L’Ouverture de Ruy Blas s’impose d’emblée par le mélange de passion, d’élan dramatique et de clarté des lignes et de la forme, avec un orchestre galvanisé. Ouverture en trombe, avant un superbe Concerto de Schumann, une des partitions avec laquelle la pianiste argentine s’identifie le plus volontiers, pleine de fougue et d’invention dans l’Allegro affettuoso, de légèreté rêveuse dans l’Intermezzo, où la lionne sait se faire elfe, de jubilation dansante dans l’Allegro vivace final. Le Concerto reste aussi dans la mémoire parce qu’on y sent une communion entre le piano et l’orchestre, que chef et soliste entretiennent depuis longtemps une complicité – indispensable pour une œuvre aussi symphonique que concertante. En bis, «Traumes Wirren» (des Fantasiestücke opus 12), ébouriffé, fantasque, inimitable.

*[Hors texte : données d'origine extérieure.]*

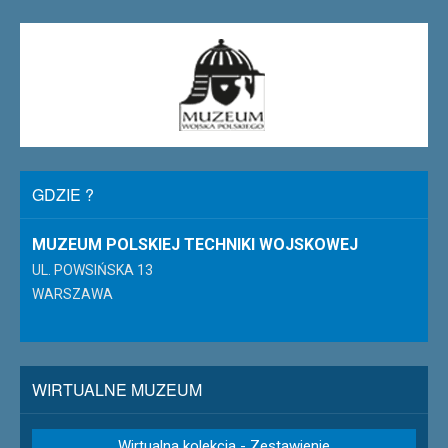
GDZIE ?
MUZEUM POLSKIEJ TECHNIKI WOJSKOWEJ
UL. POWSIŃSKA 13
WARSZAWA
WIRTUALNE MUZEUM
Wirtualna kolekcja - Zestawienie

La Première Symphonie de Rachmaninov, dont l’échec conduisit le compositeur de 23 ans à détruire sa partition et ne plus composer pendant quelque temps, prend ensuite une dimension inhabituelle, tant la direction y met de folie. Sur cette folie, elle jette en même temps une lumière très latine, la même que dans Mendelssohn, très loin des brumes d’une certaine mélancolie slave – Chailly, plutôt que l’inspiration russe, privilégie le rattachement à la grande tradition occidentale. Cette folie est aussi mise en scène, comme s’il s’agissait d’une Symphonie fantastique – et mise en forme, à travers la maîtrise impressionnante d’une structure parfois problématique, que le chef réussit à unifier, notamment grâce à la science des enchaînements.

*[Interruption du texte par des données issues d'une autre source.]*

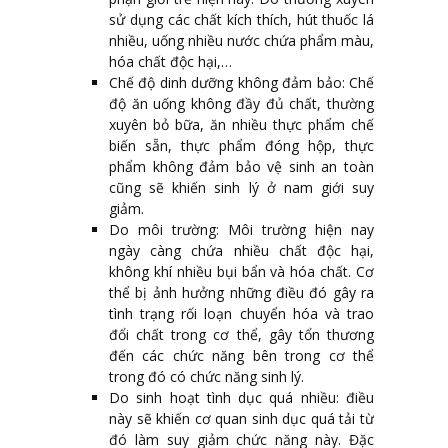
sử dụng các chất kích thích, hút thuốc lá
nhiều, uống nhiều nước chứa phẩm màu,
hóa chất độc hại,…
Chế độ dinh dưỡng không đảm bảo: Chế
độ ăn uống không đầy đủ chất, thường
xuyên bỏ bữa, ăn nhiều thực phẩm chế
biến sẵn, thực phẩm đóng hộp, thực
phẩm không đảm bảo vệ sinh an toàn
cũng sẽ khiến sinh lý ở nam giới suy
giảm.
Do môi trường: Môi trường hiện nay
ngày càng chứa nhiều chất độc hại,
không khí nhiều bụi bẩn và hóa chất. Cơ
thể bị ảnh hưởng những điều đó gây ra
tình trạng rối loạn chuyển hóa và trao
đổi chất trong cơ thể, gây tổn thương
đến các chức năng bên trong cơ thể
trong đó có chức năng sinh lý.
Do sinh hoạt tình dục quá nhiều: điều
này sẽ khiến cơ quan sinh dục quá tải từ
đó làm suy giảm chức năng này. Đặc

L’art de sublimer la cyclothymie dans la rigueur structurelle apparaît dès le Grave-Allegro, où l’orchestre, fouetté à blanc, se montre très virtuose. Des ombres errantes traversent l’Allegro animato, proche ici d’une Nachtmusik mahlérienne – la partition semble parfois annoncer la Septième Symphonie du compositeur autrichien. Pas de lyrisme dégoulinant dans le Larghetto, où la limpidité de la pâte canalise l’effusion. L’Allegro con fuoco final, à la fois chevauchée fantastique et bacchanale démoniaque, a des airs d’apocalypse – un vrai Songe d’une nuit du sabbat : vision hallucinée, qui vous terrasse et vous laisse sans voix.
Un concert qui restera dans les annales.